More than 3.14 million patient records were breached in 142 disclosed health data breach incidents during a three-month span from April to June 2018, according to new data released in the Protenus Breach Barometer.
Published by Protenus, a cybersecurity software company that issues a Breach Barometer report each month, the latest data showed that in the second quarter of 2018 the number of affected patient records almost tripled from those reported in the first quarter of this year (1.13 million patient records).
Protenus and DataBreaches.net compiled the report using health data breaches reported to the U.S. Department of Health and Human Services (HHS) or to the media. The data found that there were several large data breach incidents during the second quarter, including a theft incident in April involving a Sacramento-based office of the Department of Developmental Services, affecting 582,000 patient records, and a hacking incident at a healthcare provider in May that impacted 566,000 patient records.
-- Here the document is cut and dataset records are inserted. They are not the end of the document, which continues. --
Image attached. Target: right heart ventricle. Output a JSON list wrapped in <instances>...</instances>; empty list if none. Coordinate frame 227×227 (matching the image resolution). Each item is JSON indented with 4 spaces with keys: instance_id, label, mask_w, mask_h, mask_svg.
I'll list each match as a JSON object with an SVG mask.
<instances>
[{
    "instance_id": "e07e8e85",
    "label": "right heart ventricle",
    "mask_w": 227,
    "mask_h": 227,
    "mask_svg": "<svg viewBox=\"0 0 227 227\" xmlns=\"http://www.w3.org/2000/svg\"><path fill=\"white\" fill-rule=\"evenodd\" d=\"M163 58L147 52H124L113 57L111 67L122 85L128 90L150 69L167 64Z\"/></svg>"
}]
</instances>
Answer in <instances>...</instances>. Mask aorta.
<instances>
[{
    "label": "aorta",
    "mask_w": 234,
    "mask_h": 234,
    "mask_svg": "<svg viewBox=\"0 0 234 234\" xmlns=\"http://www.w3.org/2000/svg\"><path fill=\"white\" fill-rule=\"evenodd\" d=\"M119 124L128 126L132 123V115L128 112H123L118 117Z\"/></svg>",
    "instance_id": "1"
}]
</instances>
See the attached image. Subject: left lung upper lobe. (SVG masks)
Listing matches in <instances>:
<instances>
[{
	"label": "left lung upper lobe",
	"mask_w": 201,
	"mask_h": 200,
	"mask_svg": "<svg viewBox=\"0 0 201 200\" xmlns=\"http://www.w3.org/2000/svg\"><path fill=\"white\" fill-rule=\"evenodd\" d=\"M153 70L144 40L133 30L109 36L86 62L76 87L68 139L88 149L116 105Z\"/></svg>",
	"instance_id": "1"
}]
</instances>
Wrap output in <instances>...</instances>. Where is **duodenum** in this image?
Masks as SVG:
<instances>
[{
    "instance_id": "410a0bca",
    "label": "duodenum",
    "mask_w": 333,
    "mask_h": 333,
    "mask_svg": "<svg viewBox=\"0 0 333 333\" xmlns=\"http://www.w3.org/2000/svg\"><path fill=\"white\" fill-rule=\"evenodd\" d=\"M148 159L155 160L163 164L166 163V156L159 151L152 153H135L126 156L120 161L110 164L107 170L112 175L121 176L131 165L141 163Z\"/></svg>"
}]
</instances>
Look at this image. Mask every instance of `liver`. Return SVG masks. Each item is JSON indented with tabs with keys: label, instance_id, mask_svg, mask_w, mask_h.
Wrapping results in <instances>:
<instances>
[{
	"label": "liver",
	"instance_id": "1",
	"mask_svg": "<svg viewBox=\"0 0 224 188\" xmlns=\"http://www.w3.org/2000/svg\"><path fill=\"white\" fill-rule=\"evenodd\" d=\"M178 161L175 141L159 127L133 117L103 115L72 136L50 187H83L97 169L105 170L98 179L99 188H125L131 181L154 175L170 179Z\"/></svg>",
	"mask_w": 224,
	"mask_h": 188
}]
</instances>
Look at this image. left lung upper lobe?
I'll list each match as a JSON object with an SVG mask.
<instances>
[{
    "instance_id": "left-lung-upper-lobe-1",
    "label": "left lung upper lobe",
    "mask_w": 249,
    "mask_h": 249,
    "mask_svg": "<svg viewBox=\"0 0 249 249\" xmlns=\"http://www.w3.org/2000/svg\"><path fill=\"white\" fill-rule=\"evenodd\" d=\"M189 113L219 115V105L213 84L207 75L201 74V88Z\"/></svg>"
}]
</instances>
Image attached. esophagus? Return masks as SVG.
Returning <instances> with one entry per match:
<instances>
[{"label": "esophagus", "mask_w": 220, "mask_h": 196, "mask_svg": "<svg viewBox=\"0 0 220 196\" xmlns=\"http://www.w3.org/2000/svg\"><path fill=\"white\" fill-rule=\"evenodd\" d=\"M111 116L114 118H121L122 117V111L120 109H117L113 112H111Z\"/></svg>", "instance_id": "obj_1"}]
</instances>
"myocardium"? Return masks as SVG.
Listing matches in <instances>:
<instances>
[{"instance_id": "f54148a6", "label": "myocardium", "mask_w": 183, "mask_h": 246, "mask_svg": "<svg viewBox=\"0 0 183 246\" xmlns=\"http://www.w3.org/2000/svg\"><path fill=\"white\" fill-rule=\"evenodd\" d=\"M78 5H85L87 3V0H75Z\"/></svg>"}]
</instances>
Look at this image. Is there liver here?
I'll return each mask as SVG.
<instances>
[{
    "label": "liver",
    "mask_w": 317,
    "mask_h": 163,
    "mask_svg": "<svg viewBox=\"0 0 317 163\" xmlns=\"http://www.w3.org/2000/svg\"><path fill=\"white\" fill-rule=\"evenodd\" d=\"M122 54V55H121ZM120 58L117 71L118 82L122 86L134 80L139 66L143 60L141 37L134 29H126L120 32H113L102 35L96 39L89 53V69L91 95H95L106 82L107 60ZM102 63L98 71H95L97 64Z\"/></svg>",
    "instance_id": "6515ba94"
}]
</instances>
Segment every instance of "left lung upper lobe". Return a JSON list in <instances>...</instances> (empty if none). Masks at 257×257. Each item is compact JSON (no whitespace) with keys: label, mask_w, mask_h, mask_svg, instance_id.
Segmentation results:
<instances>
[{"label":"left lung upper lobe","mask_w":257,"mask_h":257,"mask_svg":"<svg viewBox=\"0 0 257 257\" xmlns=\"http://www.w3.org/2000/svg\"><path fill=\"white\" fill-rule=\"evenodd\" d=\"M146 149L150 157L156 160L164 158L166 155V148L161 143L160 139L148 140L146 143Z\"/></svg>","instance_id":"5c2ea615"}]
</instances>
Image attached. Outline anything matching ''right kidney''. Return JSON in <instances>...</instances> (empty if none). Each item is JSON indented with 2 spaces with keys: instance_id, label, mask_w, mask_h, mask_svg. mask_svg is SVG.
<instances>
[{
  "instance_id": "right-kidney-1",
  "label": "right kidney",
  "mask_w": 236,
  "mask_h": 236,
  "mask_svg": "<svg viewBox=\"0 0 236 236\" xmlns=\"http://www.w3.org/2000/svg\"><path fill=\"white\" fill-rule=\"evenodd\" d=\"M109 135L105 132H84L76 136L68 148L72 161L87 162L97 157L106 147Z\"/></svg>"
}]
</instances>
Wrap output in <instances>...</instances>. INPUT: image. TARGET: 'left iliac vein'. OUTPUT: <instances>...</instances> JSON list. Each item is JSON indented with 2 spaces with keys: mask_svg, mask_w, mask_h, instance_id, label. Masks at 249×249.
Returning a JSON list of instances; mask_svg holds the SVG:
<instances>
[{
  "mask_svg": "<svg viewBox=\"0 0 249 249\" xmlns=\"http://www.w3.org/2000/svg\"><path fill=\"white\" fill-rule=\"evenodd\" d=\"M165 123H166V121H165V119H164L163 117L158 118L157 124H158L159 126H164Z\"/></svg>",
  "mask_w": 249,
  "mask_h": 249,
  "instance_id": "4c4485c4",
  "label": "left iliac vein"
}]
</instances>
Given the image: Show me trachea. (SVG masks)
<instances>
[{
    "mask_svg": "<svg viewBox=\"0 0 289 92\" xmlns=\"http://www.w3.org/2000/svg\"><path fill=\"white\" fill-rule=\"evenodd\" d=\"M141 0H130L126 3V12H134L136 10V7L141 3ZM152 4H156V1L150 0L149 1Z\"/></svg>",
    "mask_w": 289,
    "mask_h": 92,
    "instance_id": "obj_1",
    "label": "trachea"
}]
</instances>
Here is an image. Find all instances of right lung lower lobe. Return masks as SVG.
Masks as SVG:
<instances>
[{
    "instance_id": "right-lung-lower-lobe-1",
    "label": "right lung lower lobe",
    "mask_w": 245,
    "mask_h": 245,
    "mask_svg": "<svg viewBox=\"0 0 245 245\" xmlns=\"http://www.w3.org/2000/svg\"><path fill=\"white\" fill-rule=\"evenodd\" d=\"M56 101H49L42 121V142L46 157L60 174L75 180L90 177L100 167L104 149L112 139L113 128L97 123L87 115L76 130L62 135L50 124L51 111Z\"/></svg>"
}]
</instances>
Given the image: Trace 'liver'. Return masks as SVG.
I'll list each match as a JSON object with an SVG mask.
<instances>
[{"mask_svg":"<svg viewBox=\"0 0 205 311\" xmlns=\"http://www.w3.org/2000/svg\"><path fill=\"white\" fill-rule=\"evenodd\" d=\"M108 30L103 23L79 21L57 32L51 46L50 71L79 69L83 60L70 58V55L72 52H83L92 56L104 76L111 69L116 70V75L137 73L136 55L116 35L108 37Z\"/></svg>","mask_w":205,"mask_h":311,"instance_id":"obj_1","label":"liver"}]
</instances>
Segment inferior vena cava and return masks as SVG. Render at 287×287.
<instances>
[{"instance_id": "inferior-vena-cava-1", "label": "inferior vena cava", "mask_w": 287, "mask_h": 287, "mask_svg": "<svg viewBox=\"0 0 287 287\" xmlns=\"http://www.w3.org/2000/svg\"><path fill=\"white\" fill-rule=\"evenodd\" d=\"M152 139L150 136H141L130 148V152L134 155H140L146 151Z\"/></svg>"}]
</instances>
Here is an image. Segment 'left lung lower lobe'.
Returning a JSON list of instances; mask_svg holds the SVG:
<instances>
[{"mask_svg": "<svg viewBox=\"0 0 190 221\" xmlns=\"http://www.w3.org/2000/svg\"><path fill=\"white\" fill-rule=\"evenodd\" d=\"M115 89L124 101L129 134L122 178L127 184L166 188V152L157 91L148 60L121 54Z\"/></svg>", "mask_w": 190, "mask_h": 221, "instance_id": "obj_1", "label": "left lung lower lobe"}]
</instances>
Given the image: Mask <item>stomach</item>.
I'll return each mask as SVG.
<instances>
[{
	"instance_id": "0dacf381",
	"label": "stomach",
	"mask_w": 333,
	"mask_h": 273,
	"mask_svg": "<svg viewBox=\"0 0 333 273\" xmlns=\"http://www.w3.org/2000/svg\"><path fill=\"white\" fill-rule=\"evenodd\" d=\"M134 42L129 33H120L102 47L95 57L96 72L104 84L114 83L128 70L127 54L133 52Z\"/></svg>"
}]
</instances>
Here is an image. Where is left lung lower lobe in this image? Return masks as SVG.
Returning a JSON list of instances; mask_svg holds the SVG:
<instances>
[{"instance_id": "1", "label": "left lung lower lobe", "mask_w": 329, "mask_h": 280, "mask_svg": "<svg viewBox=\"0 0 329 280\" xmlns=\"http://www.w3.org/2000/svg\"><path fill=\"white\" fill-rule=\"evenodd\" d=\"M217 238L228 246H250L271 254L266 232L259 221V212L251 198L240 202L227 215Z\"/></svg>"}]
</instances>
For incidents disclosed to the HHS or the media, insiders were responsible for 30.9 percent of the total number of breaches in Q2 2018 (44 incidents). Details were disclosed for 27 of those incidents, affecting 421,180 patient records (13.4 percent of total breached patient records).
The report notes an interesting trend with regard to insider breach incidents. In Q2 2018, 29.7 percent of privacy violations were repeat offenders. “This evidence indicates health systems accumulate risk that compounds over time if proper reporting and education do not occur. On average, if an individual healthcare employee breaches patient privacy once, there is a greater than 30 percent chance that they will do so again in three months’ time, and a greater than 66 percent chance they will do so again in a years’ time,” the report states.
The report authors note, “In other words, even minor privacy violations that are not promptly detected and mitigated, have the potential to compound risk over time.”
The Breach Barometer report data also shows that each hospital investigator is responsible for monitoring the electronic access of an average of 4,000 active EHR users in Q2 2018, underscoring that manual audit processes, like ad-hoc or random audits, are insufficient to monitor such a large population, each of whom accesses multiple medical records per day.
Nine out of 1,000 employees breach patient privacy, and family member snooping is the most common insider-threat violation (71.4 percent of violations), the Protenus data found.
Protenus data estimated that on average, 9.21 healthcare employees breach patient privacy per every 1,000 employees. This increase, from what was reported in Q1 2018, is due to healthcare privacy teams better leveraging advanced analytics, and proactively detecting more incidents, according to the report.
There were 25 publicly disclosed incidents that involved insider-error between April and June 2018. Details were disclosed for 14 of these incidents, affecting 343,036 patient records. In contrast, 18 incidents involved insider-wrongdoing, with data disclosed for 13 of these incidents. There was a substantial increase of breached patient records as a result of insider-wrongdoing. In Q1 2018, there were only 4,597 affected patient records, while in Q2 2018, there were 70,562 affected patient records.
Looking at external threats, hacking continues to threaten healthcare organizations in 2018, with an increase in incidents in the second quarter. Between January and March, there were 30 hacking incidents, however, between April and June 2018 there have been a total of 52 incidents (36.6 percent of all Q2 2018 publicly disclosed incidents). Details were disclosed for 44 of those incidents, which affected 2 million patient records.
Of the 143 disclosed health data breaches that occurred between April and June 2018, 99 of them (76 percent of total incidents) were disclosed by a healthcare provider, 15 were disclosed by a health plan, 18 were disclosed by a business associate or third-party vendor, and ten were disclosed by businesses or other organizations.
Even though most healthcare organizations have already switched over to digitized patient records, 23 breach incidents still involved paper records.
The Protenus data also reported that, of the 142 health data breaches for which data was disclosed, it took an average of 204 days from when the breach occurred to when it was discovered. The median discovery time was 18 days. There was a wide variety in the data, with the shortest discovery time of one day and the longest of 1,587 days (4.35 years).
In conclusion, the Protenus report notes that the average cost per breached record has increased 6.4 percent ($408 per record) over last year. “Healthcare organizations must remain vigilant, looking for best practices in healthcare privacy that will allow them to audit every access to their patient data. Full visibility into how their data is being accessed and used will help organizations secure patient trust while preventing data breaches from having costly consequences for their organization,” the report states.